Our studies also demonstrated the involvement of the cingulate gyrus, a pivotal part of the limbic system, in tinnitus-related distress and depression, as demonstrated in other studies as well. In previous studies, tinnitus subjects showed a stronger activation of BOLD fMRI signals to tinnitus-related sentences in the anterior, middle, and posterior cingulate gyri, retrosplenial cortex, and insula when compared with healthy controls [47]. Resting-state EEG studies demonstrated that in subjects with serious tinnitus distress, more synchronized alpha activity was observed in the anterior cingulate gyrus, the insula, parahippocampal area, and amygdala, and less alpha synchronized activity was found in the posterior cingulate gyrus, precuneus, and dorsal lateral prefrontal cortex [48]. PET studies indicated that tinnitus distress was correlated positively with activation of the bilateral posterior inferior temporal gyri and bilateral posterior parahippocampal areas [49]. These regions overlap, in part, with the regions in which significant THI-rGCa correlations were observed, although the relationship with rGCa and regional neuronal activity is not known.

Brain Regions Responsible for Loudness

The regions that are relevant to Loudness were as follows.

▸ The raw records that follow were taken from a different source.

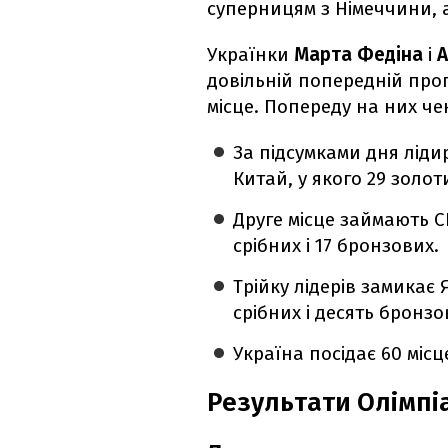
суперницям з Німеччини, а 
Українки
Марта Федіна
і
А
довільній попередній про
місце. Попереду на них че
За підсумками дня ліди
Китай, у якого 29 золот
Друге місце займають С
срібних і 17 бронзових.
Трійку лідерів замикає 
срібних і десять бронз
Україна посідає 60 місц
Результати Олімпі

Significant negative correlations between rGCa and Loudness were observed in the left medial superior frontal gyrus (BA9, 10, 32) and the left posterior cingulate gyrus (BA23, 26), while significant positive correlations were observed in the bilateral thalamus, the bilateral hippocampus (BA27), and the left caudate (Figure 7 and Table 7).

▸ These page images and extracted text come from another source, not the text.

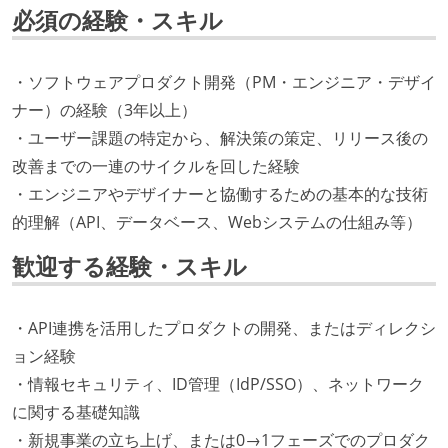
必須の経験・スキル
・ソフトウェアプロダクト開発（PM・エンジニア・デザイ
ナー）の経験（3年以上）
・ユーザー課題の特定から、解決策の策定、リリース後の
改善までの一連のサイクルを回した経験
・エンジニアやデザイナーと協働するための基本的な技術
的理解（API、データベース、Webシステムの仕組み等）
歓迎する経験・スキル
・API連携を活用したプロダクトの開発、またはディレクシ
ョン経験
・情報セキュリティ、ID管理（IdP/SSO）、ネットワーク
に関する基礎知識
・新規事業の立ち上げ、または0→1フェーズでのプロダク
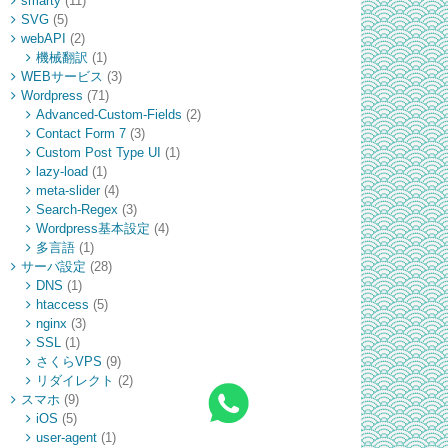
smarty
(11)
SVG
(5)
webAPI
(2)
機械翻訳
(1)
WEBサービス
(3)
Wordpress
(71)
Advanced-Custom-Fields
(2)
Contact Form 7
(3)
Custom Post Type UI
(1)
lazy-load
(1)
meta-slider
(4)
Search-Regex
(3)
Wordpress基本設定
(4)
多言語
(1)
サーバ設定
(28)
DNS
(1)
htaccess
(5)
nginx
(3)
SSL
(1)
さくらVPS
(9)
リダイレクト
(2)
スマホ
(9)
iOS
(5)
user-agent
(1)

The thalamus is the main relay center between the cerebral cortex and various peripheral sensory systems. The primary auditory thalamic inputs to the auditory cortex originate in the medial geniculate complex, but other nuclei such as the suprageniculate, posterior, peripeduncular, and pulvinar nuclei are also involved in the auditory thalamocortical projection [50]. The positive correlation between Loudness and rGCa in the bilateral thalamus suggests possible pathological implications in the perception of phantom sound. Interestingly, direct electrical stimulation in the ventral intermediate nucleus of the thalamus ameliorated the loudness symptoms of tinnitus in some subjects [51]. The caudate nucleus, a striatal center for sensorimotor integration, is also the potential target of direct electrical stimulation for the treatment of tinnitus. It is reported that direct electrical stimulation in the caudate nucleus modified tinnitus loudness [52], [53].

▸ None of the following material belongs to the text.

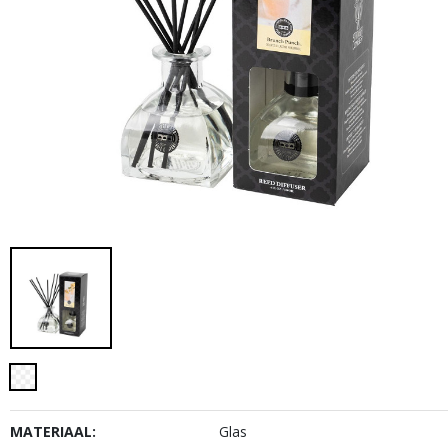
MATERIAAL:
Glas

The posterior cingulate gyrus (BA23, 26) and medial superior frontal gyrus (BA 9, 10, 32) are known as parts of the DMN. Negative correlations between rGCa and Loudness were observed in the left posterior cingulate gyrus (r = −0.567, p = 0.00156) and the left medial superior frontal gyrus (r = −0.855, p = 2.58E-8), suggesting that the degree of Loudness may affect function of the DMN. The function of the DMN may be disturbed depending on the degree of Loudness, or the DMN may be affected in subjects with tinnitus by some inputs outside the DMN (possibly from tinnitus generating regions).

It was reported that the volume of GM decreased in the superior and medial frontal gyri in subjects with hearing loss compared to normal hearing controls, although the involvement of tinnitus was not clear [54]. These regions also showed differential responses to pure tone stimulation between bilateral hearing loss with tinnitus and bilateral hearing loss without tinnitus [55]. Another report showed that the left medial superior frontal gyrus was activated by laser stimulation of the tympanic membrane [56]. These observations implicate that the left medial superior frontal gyrus is involved in normal or abnormal auditory function. Although conclusive interpretations are difficult to establish with the current information, these anatomical and functional data suggest that the left medial superior frontal gyrus is a critical region that integrates multi-sensory information including auditory sensation and the pathophysiology in tinnitus perception.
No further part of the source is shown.